The Fun Part: How Confident are You in Your Season Prediction?
There’s an important difference between “Syracuse will beat Boston College!” and “Syracuse will squeeze past Boston College on a game-winning field goal!” Both relate a simple assertion of relative strength — “Syracuse is better than Boston College!” — but the latter adds context to the assertion of relative strength: A dominant projected margin promotes the idea that Syracuse would beat Boston College very frequently, while a tight projected margin indicates that Syracuse and Boston College are closer to competitive equals, offering the notion that Syracuse and Boston College would trade victories and losses in the scope of a 100-game series. A team isn’t expected to win every game in which it is favored (weird stuff happens (injuries, sickness, defections, weird deflections, bonkers turnovers, oddball matchups, etc.), hence the entire reality of “upsets”), but a team that is dramatically stronger than an opponent is significantly less likely to suffer a defeat; teams that are competitively square are expected to win as many as they lose to a peer. (This is why Vegas produces odds and spreads, duh.)
When forecasting victories, assigning projected margins is valuable: The average internet commenting megaphone may not care to elucidate how six wins are achieved but, by God, they’re going to happen; however, understanding the likelihood of accruing victories, based on the relative strength of teams as envisioned through projected margins, allows for confidence testing in the forecast.
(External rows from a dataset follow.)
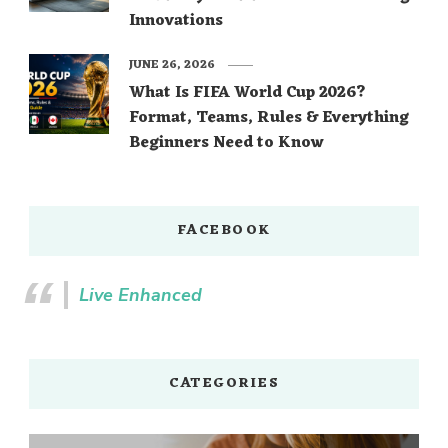
Innovations
JUNE 26, 2026
What Is FIFA World Cup 2026?
Format, Teams, Rules & Everything
Beginners Need to Know
FACEBOOK
Live Enhanced
CATEGORIES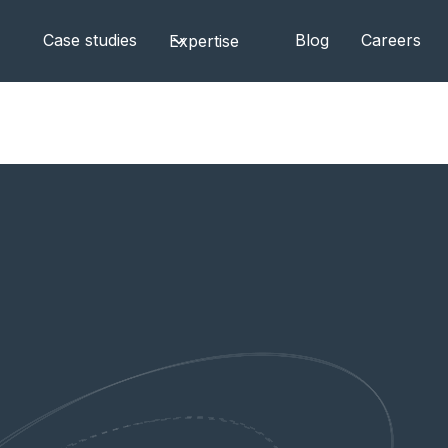
Case studies
Blog
Careers
Expertise
l for Your Project's Success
Looking at a prediction with a little more context helps shape the setting of expectations and permits further illustration of the power of a prediction.
That brings us here: You may think that Syracuse is going 5-7 in 2017, but how are you (specifically) getting there and what’s the likelihood that your prediction comes to fruition? Rather than send you on a vision quest, I’ve put together a tool to help you test your confidence and provide a little color to your perspective of Earth. All you have to do is fill out the cells shaded in orange with your expected game margins (the workbook will do the rest for you).
DOWNLOAD THE 2017 SYRACUSE FAN PREDICTION MACHINE
(Click the link. You’ll need Microsoft Excel. If someone wants to put this into a shareable Google Sheet, knock yourself out.)
This tool will calculate a simple win probability for your predictions, the win probabilities then forming the basis for the projected win total. The model will also run a Monte Carlo simulation to assess the likelihood of final records based on the inputted game margins. Even your average message board lunatic can handle this. Hopefully this will either cement your expectations for this season — at least those expectations based on pre-Labor Day thinking — or realign your brain toward something a little more supportable.